Monday, September 16, 2013

Kirk McKusick, Software Licensing, Software Freedom, Freedom, and More Freedom

One of the keynote speakers at Ohio Linux Fest 2013 (this past weekend) was Kirk McKusick[1][2][3], best known for his long and deep involvement with BSD.  I have long been intrigued by the relationship between the Linux family and BSD family, partly because I simply can't figure it out.  Only recently, as I've come to think more about licensing, have I started to get it.  Users like or dislike this or that, but I realize now that the licensing issues at play are truly substantial.

There are dozens of Free Software licenses software developers can choose from but they fall into two basic types.  The one most associated with Linux is the copyleft type.  This family of license allows people to use the software for any purpose and in any way.  It makes the source code available to anyone.  The distinguishing feature of copyleft licenses is that they require new versions of the software, as well as additions and changes to the software, to be distributed in the same way and with no additional restrictions.  Such licenses include the GNU GPLv2 and GPLv3.

The licenses most closely associated
with BSD distributions are known as permissive Free Software licenses.  In fact, the term "BSD style license" is sometimes used to mean "permissive software license."  A permissive license allows people to use the software for any purpose and in any way.  It makes the source code available to anyone. New versions, additions and changes need not be distributed in the same way although they may be.  These licenses put such minimal restrictions on users, developers and people who might want to distribute the software that you could almost say that there are none.  In fact, I recently made that mistake.

I spoke with McKusick a couple of times this weekend at OLF 2013.  Once we were talking about licensing and I said something about the FreeBSD license having no restrictions to speak of and he corrected me.  The four paragraphs of the FreeBSD license communicate a couple of important conditions.  If you redistribute the software you can't remove the copyright statement that specifies the license.  Likewise, you can't remove the list of conditions.

That sounds pretty minimal, and it is, but it is also very important.  Although such licenses are referred to as "permissive" these two conditions do resist deception.  If you hang out with Libertarians you may hear the phrase "force and fraud" or "no force, no fraud."  The idea is that in a Libertarian utopia there would be two laws.  1) You may not force your neighbor to do anything 2) nor deceive them thus.

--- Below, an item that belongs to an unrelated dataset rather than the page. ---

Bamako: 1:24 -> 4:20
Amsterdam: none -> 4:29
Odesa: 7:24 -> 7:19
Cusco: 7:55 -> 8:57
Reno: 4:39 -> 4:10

I'm reluctant to use the word, libertarian (or Libertarian), in this context both because it is widely misunderstood and because of its actual history with the philosophical ideas and personalities surrounding Free Software.  Reluctant or not, I'm not sure I can really say what I want to say without it.  Avoiding such words may even be part of the problem.  Maybe we shouldn't try to discuss Free Software without discussing freedom, which is what libertarianism, and anarchism[4], are about.

The classic criticism of permissive licensing by advocates of copyleft is that permissive licenses allow, and maybe even encourage, people to do the wrong thing.  I can take FreeBSD, modify it to run on some novel piece of hardware, sell them together, and never share my additions and changes with anybody.  So long as the copyright and condition statements are in tact on everything from FreeBSD I include with my product I have played by the rules and violated no license.

If I did the same thing with GPLv3 licensed software I would be in violation of the license.  Copyleft says that I am obligated to give back.  Permissive licensing asks me nicely to give back when and how I see fit.    Put another way, if I write software and license it under GPLv3 I require those who would make a new product with that software to share.  If I use a permissive license I only ask that they correctly represent honestly where it came from and under what (minimal) conditions.

It's easy to see how the "freedom" difference between the two licensing schemes could be a source of conflict.  It parallels one of the classic questions about the role of government, where you replace "government" with "software license."  On one side you call on government to get people to do the right thing, release their code.  On the other you encourage it but there is no formal mechanism to make it happen.

In the first case are we freer because we have a mechanism pushing people to free their code, or in the second case, where everyone is free to choose freedom, or not?

In McKusick's keynote address at OLF 2013 he said that the BSD way of doing things works.  He says that over the decades code has been released back into the system at the same rate in the BSD world as in Linux, even though there is no enforcement mechanism.  People, and companies, do it because it works better to be an active, contributing part of the community than to take from the community and guard what you create separately.

I'm honestly surprised.  I believe him, but I am surprised.  It is a pretty picture, though.  FreeBSD (the BSD McKusick primarily works with these days, and that he was primarily speaking about) lets companies do as they please with the FreeBSD code and they give back to the community at the same rate as companies using Linux.

Is this success peculiar to the FreeBSD community or does this say something larger about the people roaming Planet Earth?  I hope it says something about us.  I think it says something pretty dramatic about software freedom.  I'm not ready to take sides in the copyleft/permissive debate, but at the very least this means permissive licenses should not be dismissed as toothless in the pursuit of freedom.  Clearly they have their place.


[4] While we're being misunderstood, why not go all the way?